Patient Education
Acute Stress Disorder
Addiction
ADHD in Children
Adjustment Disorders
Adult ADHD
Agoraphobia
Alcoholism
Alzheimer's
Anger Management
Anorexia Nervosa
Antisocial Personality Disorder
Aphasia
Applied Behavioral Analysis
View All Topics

-------------------------

• _WHAT YOU SHOULD DO_: Copy out all of the data. Keep every word unchanged.

• _SOLVED PROBLEM_:
Patient Education
Acute Stress Disorder
Addiction
ADHD in Children
Adjustment Disorders
Adult ADHD
Agoraphobia
Alcoholism
Alzheimer's
Anger Management
Anorexia Nervosa
Antisocial Personality Disorder
Aphasia
Applied Behavioral Analysis
View All Topics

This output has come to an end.